Bunlardan biri Kuum oldu. Otel ve plaj olarak da hizmet veren Kuum’un ortaklarından İrfan Kuriş Asmalımescit’deki Flamm restoranı gibi buraya da damgasını vurmuş. Servis ekibi her ne kadar kendilerinden bekleneni verecek deneyimde değilse de mutfak iyi çalışıyor. Kuum’da adından da anlaşılacağı gibi bir fantazi ortamı yaratmak istenmiş. Bunun için renk ve kumu çağrıştıracak sadelikte başarılı bir mekan oluşturulmuş. Yemekler de uygun biçimde abartılı olmayan İtalyan kökenli. Buraya gelecek kişilerin çoğu İtalyan mutağı ile haşır neşir olduğundan sipariş vermekte zorluk çekmeyecekler. Tüm çeşitleri tatma şansım olmadı ama mükemmel bir pizza yedim. Hem de Wolfgang Puck’ın ördekli pizzası gibi yorumlu hem de Jalapeno biberli ve İtalyan salamlı. Amerikalı etli acı biber yakışmış bu Napoli mucizesine. Hafif çıtkırıldım ama doğru lezzet. Kuriş’in bilgisinden de etkilendim. Pizza’da mozerella mı kullandıklarını sorduğumda “Evet ama manda sütünden olanı değil” cevabını aldım. Manda mozerellası Napoli de bile mumla arandığından bunu kolayca anladım.
Görgü ve bİlgİ olmadan lezzet yaratIlmaz
Kuum’da bir süre ikoncanlar ve kırolar koyunu seyrettikten sonra ver elini Gündoğan’daki Hotel İstanbul Palace. Sabah daha gazetede ikon basketçilerimizden İbrahim Kutluay’ın orada olduğunu öğenmiştim. Kuum Otel’de nebzesini gördüğüm kumun âlâsını burada buldum. Otelin deniz kenarında bulunan lokantadaki masa düzeninden iyi bir şeyler bulacağımı hissettim. Küçük mezelerle başlayan bol çeşinili bir akşam yemeği degustasyonu ile keyiflendim. Ciddi bir akşam yemeği mekanı olduğu için zengin bir mezeler geçidine tanık oldum. En çok dikkatimi yoğurtlu kabak julienne çekti. Genelde monoton bir dokusu olan bu çeşit, irili ufaklı ceviz parçaları ile canlanmıştı. Sade, lezzet ve doku dengesi mükemmel bir tat... Bir de ders aldım. Lezzetinin sırrını buranın şefi Faruk Tanyıldız “Sarımsağı ince doğrayıp kabakla az sote ederek ekledim.
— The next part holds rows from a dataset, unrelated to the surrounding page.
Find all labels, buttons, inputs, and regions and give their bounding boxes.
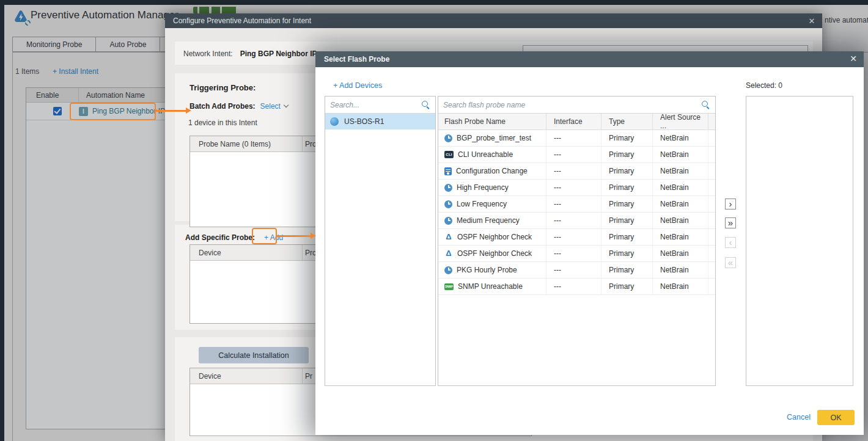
probe-alert-source: NetBrain — [653, 213, 708, 228]
add-specific-probe-label: Add Specific Probe: — [185, 233, 255, 242]
selected-count-label: Selected: 0 — [746, 81, 782, 90]
flash-probe-row[interactable]: Configuration Change---PrimaryNetBrain — [438, 163, 715, 180]
row-spacer — [708, 279, 715, 294]
move-left-button[interactable]: ‹ — [725, 237, 736, 248]
flash-probe-row[interactable]: CLICLI Unreachable---PrimaryNetBrain — [438, 147, 715, 163]
probe-type: Primary — [601, 262, 653, 278]
row-spacer — [708, 147, 715, 162]
search-icon[interactable] — [701, 100, 710, 109]
column-probe-truncated: Pr — [303, 372, 312, 381]
probe-alert-source: NetBrain — [653, 130, 708, 146]
device-count-text: 1 device in this Intent — [188, 118, 257, 127]
cancel-button[interactable]: Cancel — [787, 413, 811, 421]
column-flash-probe-name: Flash Probe Name — [438, 114, 546, 129]
row-spacer — [708, 196, 715, 212]
annotation-arrow-to-select-dialog — [277, 235, 311, 237]
row-spacer — [708, 163, 715, 179]
probe-type: Primary — [601, 246, 653, 261]
flash-probe-name: SNMP Unreachable — [458, 282, 523, 291]
probe-type: Primary — [601, 147, 653, 162]
select-dialog-titlebar: Select Flash Probe ✕ — [315, 51, 864, 67]
chevron-down-icon — [284, 103, 289, 108]
triggering-probe-heading: Triggering Probe: — [189, 83, 256, 92]
probe-interface: --- — [546, 279, 601, 294]
probe-interface: --- — [546, 229, 601, 245]
screen: Preventive Automation Manager ntive auto… — [0, 0, 868, 441]
annotation-arrow-to-batch-add — [156, 110, 186, 112]
close-icon[interactable]: ✕ — [847, 51, 860, 66]
delta-icon — [444, 249, 453, 258]
row-spacer — [708, 213, 715, 228]
search-icon[interactable] — [421, 100, 430, 109]
probe-interface: --- — [546, 196, 601, 212]
clock-icon — [444, 134, 452, 142]
flash-probe-name: Medium Frequency — [457, 216, 520, 225]
probe-type: Primary — [601, 130, 653, 146]
clock-icon — [444, 217, 452, 225]
flash-probe-name: Configuration Change — [456, 167, 528, 175]
flash-probe-name: CLI Unreachable — [458, 150, 513, 159]
row-spacer — [708, 229, 715, 245]
row-spacer — [708, 262, 715, 278]
calculate-installation-button[interactable]: Calculate Installation — [199, 347, 309, 363]
clock-icon — [444, 266, 452, 274]
close-icon[interactable]: ✕ — [805, 13, 818, 28]
select-dialog-title: Select Flash Probe — [315, 55, 389, 64]
flash-probe-row[interactable]: SNMPSNMP Unreachable---PrimaryNetBrain — [438, 279, 715, 295]
batch-add-probes-label: Batch Add Probes: — [189, 102, 256, 111]
move-right-button[interactable]: › — [725, 199, 736, 210]
flash-probe-row[interactable]: OSPF Neighbor Check---PrimaryNetBrain — [438, 246, 715, 262]
column-device: Device — [190, 245, 303, 260]
probe-alert-source: NetBrain — [653, 147, 708, 162]
column-spacer — [708, 114, 715, 129]
network-intent-label: Network Intent: — [183, 49, 233, 58]
flash-probe-name: OSPF Neighbor Check — [457, 233, 532, 241]
batch-add-probes-row: Batch Add Probes: Select — [189, 102, 288, 111]
flash-probe-name: High Frequency — [457, 183, 509, 192]
move-all-left-button[interactable]: « — [725, 257, 736, 268]
probe-interface: --- — [546, 130, 601, 146]
network-intent-value: Ping BGP Neighbor IP — [240, 49, 317, 58]
column-alert-source: Alert Source ... — [653, 114, 708, 129]
snmp-icon: SNMP — [444, 283, 454, 290]
configure-dialog-title: Configure Preventive Automation for Inte… — [165, 16, 311, 25]
configure-dialog-titlebar: Configure Preventive Automation for Inte… — [165, 13, 822, 28]
flash-probe-row[interactable]: PKG Hourly Probe---PrimaryNetBrain — [438, 262, 715, 279]
add-devices-link[interactable]: + Add Devices — [333, 81, 382, 90]
flash-probe-rows: BGP_probe_timer_test---PrimaryNetBrainCL… — [438, 130, 715, 295]
probe-interface: --- — [546, 262, 601, 278]
probe-type: Primary — [601, 279, 653, 294]
probe-interface: --- — [546, 147, 601, 162]
probe-type: Primary — [601, 196, 653, 212]
cli-icon: CLI — [444, 151, 454, 158]
probe-alert-source: NetBrain — [653, 196, 708, 212]
move-all-right-button[interactable]: » — [725, 217, 736, 228]
probe-type: Primary — [601, 163, 653, 179]
ok-button[interactable]: OK — [817, 410, 855, 425]
device-name: US-BOS-R1 — [344, 117, 384, 126]
probe-alert-source: NetBrain — [653, 229, 708, 245]
row-spacer — [708, 180, 715, 195]
batch-add-select-dropdown[interactable]: Select — [260, 102, 281, 111]
probe-interface: --- — [546, 163, 601, 179]
device-search-input[interactable] — [330, 101, 421, 109]
column-device: Device — [190, 368, 303, 384]
highlight-box-automation-name — [70, 103, 156, 120]
column-type: Type — [601, 114, 653, 129]
row-spacer — [708, 246, 715, 261]
flash-probe-row[interactable]: BGP_probe_timer_test---PrimaryNetBrain — [438, 130, 715, 147]
config-icon — [444, 167, 452, 175]
device-icon — [330, 117, 339, 126]
device-list-item-selected[interactable]: US-BOS-R1 — [325, 114, 435, 129]
flash-probe-row[interactable]: OSPF Neighbor Check---PrimaryNetBrain — [438, 229, 715, 246]
flash-probe-row[interactable]: Medium Frequency---PrimaryNetBrain — [438, 213, 715, 229]
flash-probe-row[interactable]: High Frequency---PrimaryNetBrain — [438, 180, 715, 196]
flash-probe-table-header: Flash Probe Name Interface Type Alert So… — [438, 114, 715, 130]
flash-probe-name: Low Frequency — [457, 200, 507, 208]
probe-type: Primary — [601, 213, 653, 228]
probe-alert-source: NetBrain — [653, 279, 708, 294]
probe-type: Primary — [601, 180, 653, 195]
probe-interface: --- — [546, 213, 601, 228]
probe-search-input[interactable] — [443, 101, 701, 109]
flash-probe-row[interactable]: Low Frequency---PrimaryNetBrain — [438, 196, 715, 213]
Böylelikle ince bir sarımsak tadı alırken kabağın lezzeti de yok edilmiyor” şeklinde anlattı. Yani baharatın ana lezzetten sahne çalmasına müsaade etmemişti şef. Bu her lezzet için geçerlidir. Baharat aksesuardır. Görevi, olduğu yeri öne çıkaracak şekilde kullanılmasıdır. Buranın işletmecisi Serdar Gezgin’in seçtiği Kayra’nın Terra serisinden Pinot Grigio beyaz şarapla da uyumlu. Deniz börülceli ahtapot da ilginç bir yorumdu. O gece tereyağlı közde patlıcanı yoğurtlayıp “patlıcan mantısı olarak” isimlendirererek bir ilke de imza attık, hep birlikte. Ana yemek olarak kremalı sos sevenlere bonfile ızgarayı lezzetli sosuyla beraber tavsiye ederim.
Biraz da ukalalık... Köşenin adı gurme de olsa sadece tüketime yönelik bir yaklaşımda olamam. Halkımız farklı ve fantazi yemeklere düşkün. Elbette yeni lezzetler yaratmak kabiliyetli şeflerin dürtüsüdür. Hele düyanın bu konu da git gide iddialaştığı bir dönemde. Bizim özellikle alaylı aşçılarımız, kebapçı da esnaf lokantlarında yetişmiş aşçılarımız, lezzeti çözmüş insanlardır. Genç aşçılarımıza bu kişilerden feyz almalarını öneririm. Sonrası ise görgü işi. Görgü ve bilgi olmadan lezzet yaratmak, örgü bilmeden örgü örmeye, tıp okumadan cerrah olmaya kalkmak kadar abestir. Bu iki mekan aşçılarının ve yöneticlerinin profesyonelliği sayesinde düzgün ve sağlam bir gastromi oturtmuş. Serdar Gezgin ile İrfan Kuriş özetle aşçılarına kıro taleplere teslim olmamaları hususunda destek olmuş. Yöneticiler veya işletmeciler şeflerimiz kadar gastronomi dünyamızdan sorumludurlar, bu önemle gözetilmeli.